I have the following disk setup:
/dev/sda1 raid1 SSD array (200GB) (using an Adaptec 6805 controller)
/dev/sdc1 raid5 HD array (1.5TB) (using another Adaptec 6805 controller)
/dev/mapper/cachedev the flashcache device

As for flashcache, I have used two setups

  • 1 using flashcache in write through mode

    /sbin/flashcache_create -p thru -b 16k cachedev /dev/sda1 /dev/sdc1

  • 2 using flashcache in write back mode

    /sbin/flashcache_create -p back -b 16k cachedev /dev/sda1 /dev/sdc1

    Both experienced the same VM Image corruption.

The disk /dev/drbd0 is mounted on /VM

My drbd setup is as follows: (using drbd8.3.12)

------------------------------------------------------------------------

Just for testing I kept all configuration in one file #include "drbd.d/global_common.conf"; #include "drbd.d/*.res"; global {

minor-count 64;
usage-count yes;

}

common {
syncer {
rate 110M;
verify-alg sha1;
csums-alg sha1;
al-extents 3733;

cpu-mask 3;

}
}

resource VMstore1 {

protocol C;

startup {
wfc-timeout 1800; # 30 min
degr-wfc-timeout 120; # 2 minutes.
wait-after-sb;
become-primary-on both;
}

disk {
no-disk-barrier;

no-disk-flushes;

}

net {
max-buffers 8000;
max-epoch-size 8000;
sndbuf-size 0;
allow-two-primaries;
after-sb-0pri discard-zero-changes;
after-sb-1pri discard-secondary;
after-sb-2pri disconnect;
}
syncer{
cpu-mask 3;
}

on vmhost2a.vdl-fittings.local {
device /dev/drbd0;
disk /dev/mapper/cachedev;
address 192.168.100.3:7788;
meta-disk internal;
}
on vmhost2b.vdl-fittings.local {
device /dev/drbd0;
disk /dev/mapper/cachedev;
address 192.168.100.4:7788;
meta-disk internal;
}
}

------------------------------------------------------------------------

Cluster configuration: (no fence devices)

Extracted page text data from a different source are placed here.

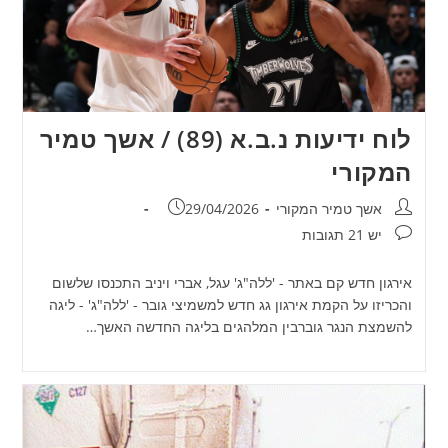
לוח ידיעות נ.ב.א (89) / אשך טמיר
המקורי
מחבר:
פורסם:
אשך טמיר המקורי
29/04/2026
תגובות:
יש 21 תגובות
אירגון חדש קם באתר - 'ללה"ג' עגל, אברי ויניב התכנסו שלשום
והכריזו על הקמת אירגון גג חדש למשמיצי גובר - 'ללה"ג' - ליגה
להשמצת הנגר גוברבין המלהגים בליגה החדשה האשך…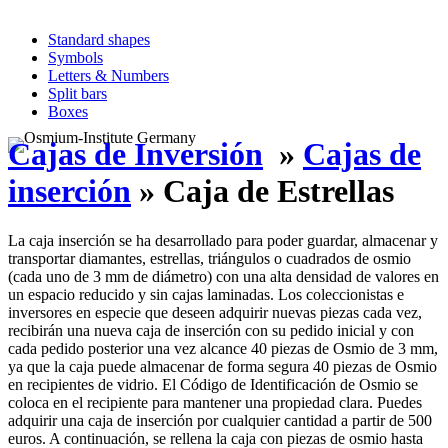
Standard shapes
Symbols
Letters & Numbers
Split bars
Boxes
Cajas de Inversión
»
Cajas de
inserción
» Caja de Estrellas
La caja inserción se ha desarrollado para poder guardar, almacenar y
transportar diamantes, estrellas, triángulos o cuadrados de osmio
(cada uno de 3 mm de diámetro) con una alta densidad de valores en
un espacio reducido y sin cajas laminadas. Los coleccionistas e
inversores en especie que deseen adquirir nuevas piezas cada vez,
recibirán una nueva caja de inserción con su pedido inicial y con
cada pedido posterior una vez alcance 40 piezas de Osmio de 3 mm,
ya que la caja puede almacenar de forma segura 40 piezas de Osmio
en recipientes de vidrio. El Código de Identificación de Osmio se
coloca en el recipiente para mantener una propiedad clara. Puedes
adquirir una caja de inserción por cualquier cantidad a partir de 500
euros. A continuación, se rellena la caja con piezas de osmio hasta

------------------------------------------------------------------------

# ------------------------------------------------------------------------

Flashcache version

------------------------------------------------------------------------

[root@vmhost2a ~]# modinfo flashcache
filename: /lib/modules/2.6.32-220.4.2.el6.x86_64/weak-updates/flashcache/flashcache.ko
license: GPL
author: Mohan - based on code by Ming
description: device-mapper Facebook flash cache target
srcversion: E1A5D9AA620A2EACC9FA891
depends: dm-mod
vermagic: 2.6.32-220.el6.x86_64 SMP mod_unload modversions

------------------------------------------------------------------------

libvirt xmldump VM configuration

------------------------------------------------------------------------

- test a84df1cb-668f-cf5b-7433-91f99ac23971 2097152 2097152 4 - hvm - - Penryn Intel <on_poweroff>destroy</on_poweroff> <on_reboot>restart</on_reboot> <on_crash>restart</on_crash> - /usr/libexec/qemu-kvm -

- - - - - - -

------------------------------------------------------------------------

Hmm, all xml data has been striped...

Contributor

mohans commented Mar 3, 2012

We use flashcache extensively in production (for more than a year now) and have not run into any corruption issues. But we don't use drbd or kvm at all.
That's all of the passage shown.